A youth group with 26 members is going to the beach. There will also be 5 chaperones that will each drive a van or a car. Each van seats 7 persons, including the driver. Each car seats 5 persons, including the driver. How many vans and cars will be needed?
Background
Tuesday was an all-school professional development day. The math departments joined from two campuses to learn about the Gradual Release of Responsibility from a couple of math coaches from the next county over.
One coach modeled a GRR lesson and opened with the problem above.
I leaned into another teacher and whispered, “I’m trying to decide which would be more socially acceptable right now, letting out a loud fart or saying what I really think about this problem.”
We broke for lunch and came back to debrief. No one had commented on the problem by the end so I did.
“I see problems like this and I feel myself becoming less of a human and more of a math teacher. And I feel very lucky to teach our neediest students, students who punish me daily for problems like this one, students who are often very hard on me but who in return have helped me hold onto some of that humanity.
“I have three questions about this problem and we can discuss any of them or none of them.”
Three Questions
“One, is the problem realistic? Would a real person need to solve this problem?
“Two, is the solution realistic? Would a real person solve the problem using a system of two equations?
“Three, in what ways does this problem help our students become better problem solvers?”
Elaboration
I didn’t elaborate. I thought my questions were self-evident and their answers self-explanatory. I was wrong. The coach shrugged me off, saying, “Well, it’s in your textbook.” and I couldn’t disagree. None of my colleagues seemed disturbed by the opening exercise of this quote model lesson unquote, so I didn’t belabor the point. In hindsight, I wish I had soapboxed:
- This is a problem you will only find in a math textbook. It’s bizarre to me how many different ways just fifty words can fail to square with reality. Why does each chaperone have to drive? Why can’t we take five vans? Why do our vehicles have to seat the exact number of people in our group and no more?
- No youth group leader would ever solve this problem with a system of equations. I’d wager that no math teacher, if somehow faced with this completely fantastic scenario, would solve this problem with a system of equations. With 31 people, we’d just shuffle them around until they fit. Even if we insisted on the contrivances in #1, there are only [0, 5] possibilities for the vans so we’d use a table or just guess and check. ¶ I asked the coach why we were forcing the issue of systems when the easiest solution by a long shot was tables. She replied that we learned tables last class and this is the new skill we’re learning.

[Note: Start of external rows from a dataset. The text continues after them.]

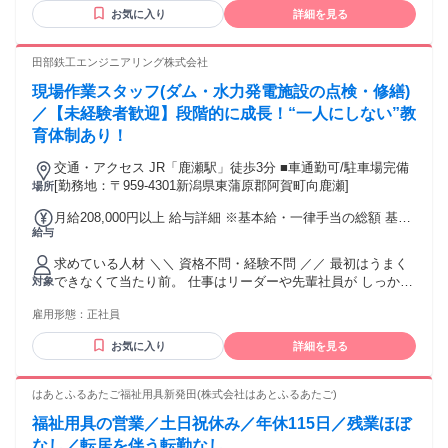
齢の条件と理由：あり（例外事由1号・60歳未満（定年のた
【賞与】 年2回 ※給与は経験年数により優遇あり
お気に入り
詳細を見る
め））
田部鉄工エンジニアリング株式会社
現場作業スタッフ(ダム・水力発電施設の点検・修繕)
／【未経験者歓迎】段階的に成長！“一人にしない”教
育体制あり！
交通・アクセス JR「鹿瀬駅」徒歩3分 ■車通勤可/駐車場完備
[勤務地：〒959-4301新潟県東蒲原郡阿賀町向鹿瀬]
場所
月給208,000円以上 給与詳細 ※基本給・一律手当の総額 基本
給与
給：月給 19万5000円 〜 固定残業代：なし 【一律手当】 全員
に一律で支払われる通勤・皆勤・家族手当金額：なし 全員に
求めている人材 ＼＼ 資格不問・経験不問 ／／ 最初はうまく
一律で支払われるその他手当金額：あり 1ヶ月あたり1万3000
できなくて当たり前。 仕事はリーダーや先輩社員が しっかり
対象
円 〜 採用時の賃金は、 経験・年齢・資格を考慮し決定しま
見てくれるので、ミスや事故を 未然に防ぐ環境が整っていま
す。 ＜給与に含む一律手当の詳細＞ ・一律現場手当：5000円
雇用形態：
正社員
す！ ＜必須条件＞ ・要普通自動車運転免許(AT限定可) ・高卒
～ ・一律職能手当：5000円～ ・一律運転手当：3000円～ ※
以上 ※未経験OK／専門知識は不問 ※正社員が初めての方、
スキル・能力を考慮 ＜別途手当あり＞ ・家族手当：年少扶養
お気に入り
詳細を見る
第二新卒も歓迎 ＝＝＝＝＝＝＝＝＝＝＝＝＝＝＝＝＝＝＝＝
親族数に応じて ・役付手当：特定の役職や職務に応じて ・除
＜こんな人に向いてます＞ 〇業務のコミュニケーションが取
雪手当：除雪作業従事者に支給 ・通勤手当：距離に応じて支
れる方 〇真面目にコツコツ取り組める方 〇ルール・手順を大
はあとふるあたご福祉用具新発田(株式会社はあとふるあたご)
給 ＜昇給・賞与あり＞※前年度実績 ＊昇給年1回 3000円～1
切にできる方 〇「まずは教わった通りやる」ができる方 専門
万5000円/月 ＊賞与年2回(夏季・冬季) 計1.66ヶ月分
福祉用具の営業／土日祝休み／年休115日／残業ほぼ
知識よりも、コミュニケーション力と 安全第一・慎重さが評
価される仕事です。 ＝＝＝＝＝＝＝＝＝＝＝＝＝＝＝＝＝＝
なし／転居を伴う転勤なし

- This kind of algebra makes our students dumb, unimaginative, and scared of real problems. At the end of the model lesson, the coach put up our homework, which was a carbon copy of the original problem, new numbers swapped in for the old. ¶ I can’t describe my contempt for this arrangement. ¶ This is how we make kids stupid and impatient with irresolution, eager for contrived problems that look just like the last contrived problem, completely lost if we so much as switch around the order of a few words. “We don’t teach them problem solving skills anymore,” my department head said to me. “We teach them problem types.”
Algebra teachers sell students a cheap distortion of the real world while insisting at the same time that it really is the real world. The cognitive dissonance is obvious and terrible. Students know the difference. It cheapens my relationship to them and their relationship to mathematics when you ask me to lie to them.
It’s like offering someone lust or manipulation while insisting that it’s love. Not only are the short-term consequences devastating but it makes that person distrustful or wary of the real thing. Make no mistake. We are making an alien of algebra. We are doing real damage here.